Soos, et al. v. Cuomo, et al., No. 1:20-cv-651 (N.D.N.Y.) (GLS/DJS). (Order granting injunctive relief entered June 26, 2020).
Since the inception of public health concerns about potential harms should coronavirus (COVID-19) contamination be left unchecked, New York state and city officials have issued not less than seventeen orders dictating who may congregate where and for what purposes. Religious services fell among the most rigidly curtailed events.
Notwithstanding harms predicted to ensue from close unprotected contact with others, in June mass protests erupted across the United States.
Thousands gathered in New York without official objection. The governor counseled citizens to be “smart” by practicing social distancing. It has been reported that, apparently without further elaboration, the Mayor of New York opined that protesting racism presented a “different question” than did religious events, certain of which he had previously vociferously condemned.
On motion brought by religious leaders, the United States District Court for the Northern District of New York declined to find the public health orders to be “neutral laws of general applicability” presumed to be constitutionally sound even if such laws incidentally burden religion.
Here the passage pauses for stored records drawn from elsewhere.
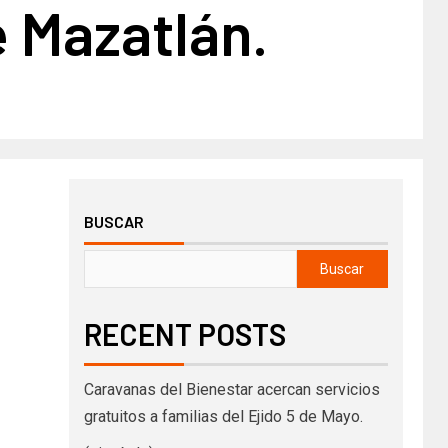
e Mazatlán.
BUSCAR
Buscar
RECENT POSTS
Caravanas del Bienestar acercan servicios
gratuitos a familias del Ejido 5 de Mayo.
The state and local course of conduct created de facto exemptions specifically inhibiting the free exercise of religion, the court found. The court could not identify a compelling interest which would justify any distinction that would permit public gatherings for some purposes but not for religious purposes. Where irreparable harm could be presumed to flow from the prevention of religious free exercise rights, the court enjoined enforcement of any indoor restrictions greater than those imposed on non-essential entities and any outdoor restrictions. In both indoor and outdoor settings, social distancing precautions are to be employed.